Man unterscheidet bei der Hemmung (Inhibition) von Enzymen zwischen reversibler und irreversibler Hemmung. Bei der irreversiblen Hemmung geht ein Hemmstoff eine dauerhafte Bindung mit einem Enzym ein, wodurch das Enzym dauerhaft funktionsunfähig wird. Eine solche irreversible Ausschaltung von Enzymen findet bei einer Vergiftung mit Schwermetallionen statt. Bei einer reversiblen Hemmung von Enzymen werden diese nur für eine bestimmte Zeit inaktiviert bzw. ihre Aktivität wird erniedrigt. Durch reversible Enzymhemmung sind die ständig stattfindenden Anpassungen des Stoffwechsels an veränderte Bedingungen realisierbar. Die Enzyme werden dabei nicht beschädigt.

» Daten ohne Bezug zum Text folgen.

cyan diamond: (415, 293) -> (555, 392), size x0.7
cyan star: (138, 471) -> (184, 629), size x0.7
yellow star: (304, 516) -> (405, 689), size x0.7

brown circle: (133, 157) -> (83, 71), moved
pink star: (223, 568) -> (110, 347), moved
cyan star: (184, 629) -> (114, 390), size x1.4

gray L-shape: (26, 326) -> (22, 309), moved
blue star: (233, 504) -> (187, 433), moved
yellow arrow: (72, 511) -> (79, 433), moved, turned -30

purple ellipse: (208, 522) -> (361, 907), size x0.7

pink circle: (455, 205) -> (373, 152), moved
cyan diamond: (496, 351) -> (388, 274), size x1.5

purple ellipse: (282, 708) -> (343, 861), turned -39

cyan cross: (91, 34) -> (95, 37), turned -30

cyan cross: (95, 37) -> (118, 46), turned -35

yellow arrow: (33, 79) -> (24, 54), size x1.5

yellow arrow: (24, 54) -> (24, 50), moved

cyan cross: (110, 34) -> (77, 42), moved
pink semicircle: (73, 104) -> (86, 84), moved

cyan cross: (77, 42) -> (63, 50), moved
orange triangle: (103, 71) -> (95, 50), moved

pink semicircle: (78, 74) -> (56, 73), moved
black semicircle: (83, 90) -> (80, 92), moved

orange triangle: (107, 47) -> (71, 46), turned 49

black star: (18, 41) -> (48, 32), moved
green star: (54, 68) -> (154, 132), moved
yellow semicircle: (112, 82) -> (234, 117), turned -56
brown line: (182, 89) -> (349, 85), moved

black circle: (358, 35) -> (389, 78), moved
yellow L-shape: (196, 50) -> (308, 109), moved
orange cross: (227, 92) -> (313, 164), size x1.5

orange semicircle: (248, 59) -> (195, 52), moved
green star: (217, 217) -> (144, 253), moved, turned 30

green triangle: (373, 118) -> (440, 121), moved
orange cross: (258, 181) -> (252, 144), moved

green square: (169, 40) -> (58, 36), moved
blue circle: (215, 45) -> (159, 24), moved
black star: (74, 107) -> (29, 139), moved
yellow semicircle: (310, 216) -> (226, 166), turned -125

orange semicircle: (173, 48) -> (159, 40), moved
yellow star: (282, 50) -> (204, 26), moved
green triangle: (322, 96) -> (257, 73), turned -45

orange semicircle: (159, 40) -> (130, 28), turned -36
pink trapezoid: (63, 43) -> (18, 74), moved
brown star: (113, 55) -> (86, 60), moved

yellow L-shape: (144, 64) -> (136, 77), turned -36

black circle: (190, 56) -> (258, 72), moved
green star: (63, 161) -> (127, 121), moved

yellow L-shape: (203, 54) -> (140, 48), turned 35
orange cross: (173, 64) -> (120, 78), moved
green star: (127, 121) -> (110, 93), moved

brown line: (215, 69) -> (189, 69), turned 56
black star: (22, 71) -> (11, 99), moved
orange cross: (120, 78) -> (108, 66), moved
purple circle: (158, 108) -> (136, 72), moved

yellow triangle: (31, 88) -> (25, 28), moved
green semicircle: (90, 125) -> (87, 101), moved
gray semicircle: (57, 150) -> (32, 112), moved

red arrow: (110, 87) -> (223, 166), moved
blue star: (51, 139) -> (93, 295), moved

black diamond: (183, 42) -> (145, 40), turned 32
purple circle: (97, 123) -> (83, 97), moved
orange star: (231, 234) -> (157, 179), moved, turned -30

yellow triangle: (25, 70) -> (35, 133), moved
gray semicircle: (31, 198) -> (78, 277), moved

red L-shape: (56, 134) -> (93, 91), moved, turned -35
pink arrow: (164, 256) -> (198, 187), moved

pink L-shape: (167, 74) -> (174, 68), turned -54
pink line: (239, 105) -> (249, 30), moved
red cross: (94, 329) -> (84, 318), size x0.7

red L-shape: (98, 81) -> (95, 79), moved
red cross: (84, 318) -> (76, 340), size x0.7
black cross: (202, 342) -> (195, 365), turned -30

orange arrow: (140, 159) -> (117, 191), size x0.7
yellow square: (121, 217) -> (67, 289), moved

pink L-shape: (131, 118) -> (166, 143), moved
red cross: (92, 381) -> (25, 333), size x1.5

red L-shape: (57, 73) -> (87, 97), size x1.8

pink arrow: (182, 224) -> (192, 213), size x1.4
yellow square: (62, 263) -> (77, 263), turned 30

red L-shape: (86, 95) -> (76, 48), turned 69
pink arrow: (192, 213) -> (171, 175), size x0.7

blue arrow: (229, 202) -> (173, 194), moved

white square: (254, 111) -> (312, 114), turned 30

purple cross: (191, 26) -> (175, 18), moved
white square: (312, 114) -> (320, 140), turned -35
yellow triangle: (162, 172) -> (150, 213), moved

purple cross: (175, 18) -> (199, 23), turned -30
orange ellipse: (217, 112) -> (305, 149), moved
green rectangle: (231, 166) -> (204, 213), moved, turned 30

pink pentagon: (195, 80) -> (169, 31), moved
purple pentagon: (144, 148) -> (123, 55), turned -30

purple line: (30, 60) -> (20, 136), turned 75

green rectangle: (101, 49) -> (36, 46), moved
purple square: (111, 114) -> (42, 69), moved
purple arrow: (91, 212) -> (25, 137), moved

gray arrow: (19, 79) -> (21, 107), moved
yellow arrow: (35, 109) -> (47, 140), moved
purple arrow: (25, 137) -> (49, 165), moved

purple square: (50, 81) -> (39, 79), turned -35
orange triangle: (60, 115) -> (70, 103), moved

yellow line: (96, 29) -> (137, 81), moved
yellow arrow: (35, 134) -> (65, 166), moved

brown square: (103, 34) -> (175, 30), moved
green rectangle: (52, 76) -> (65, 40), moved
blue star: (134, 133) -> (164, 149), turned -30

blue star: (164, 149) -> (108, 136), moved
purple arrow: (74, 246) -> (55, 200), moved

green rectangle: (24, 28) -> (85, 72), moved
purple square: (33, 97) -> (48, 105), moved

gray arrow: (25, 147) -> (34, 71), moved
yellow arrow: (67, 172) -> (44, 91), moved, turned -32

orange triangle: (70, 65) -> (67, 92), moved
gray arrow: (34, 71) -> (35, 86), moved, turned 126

Des Weiteren wird zwischen der kompetitiven und allosterischen Hemmung von Enzymen unterschieden.


Kompetitive Hemmung

Enzyme funktionieren nach dem Schlüssel-Schloss-Prinzip. Nur das passende Substrat kann an das aktive Zentrum binden und umgesetzt werden.

Vereinfachtes Schaubild zur enzymatischen Spaltung eines Substrats - ungehemmt

Es kann jedoch Stoffe geben, die einem Substrat strukturell sehr ähnlich sind und deshalb ebenfalls an das aktive Zentrum binden können. Sie können vom Enzym zwar nicht verarbeitet werden, docken aber dennoch an das aktive Zentrum an und blockieren es somit für die Bindung und Verarbeitung des "richtigen" Substrats.

Schaubild zur kompetitiven Hemmung (Inhibition) eines Enzyms durch einen Hemmstoff

In diesen Fällen spricht man von kompetitiver Hemmung (auch: Verdrängungshemmung) weil der Hemmstoff dem Substrat Konkurrenz (Pfeil engl. competition) um die gleiche Bindungsstelle macht.


Allosterische Hemmung

Neben der kompetitiven Hemmung ist des Weiteren noch die allosterische Hemmung von Enzymen möglich. Allosterische Enzyme besitzen nicht nur ein aktives Zentrum zur Bindung eines Substrats, sondern noch eine zweite "Andockstelle", das allosterische Zentrum.

Allosterisches Enzym ungehemmt

Bindet ein Hemmstoff an das allosterische Zentrum, verändert sich die räumliche Gestalt des Enzyms (Konformationsänderung), was auch das aktive Zentrum beeinflusst. Durch diese Strukturveränderung kann das Substrat schlechter oder gar nicht mehr an das aktive Zentrum binden; das Enzym ist gehemmt.

Schaubild: Allosterische Hemmung eines Enzyms durch einen negativen Effektor (Inhibitor), Konformationsänderung

Es gibt jedoch nicht nur negative Effektoren, die die Aktivität des Enzyms durch Bindung am allosterischen Zentrum erniedrigen, sondern auch positive Effektoren (Aktivatoren), die die Enzymaktivität erhöhen
(Externer Link!Beispiel Phosphofructokinase).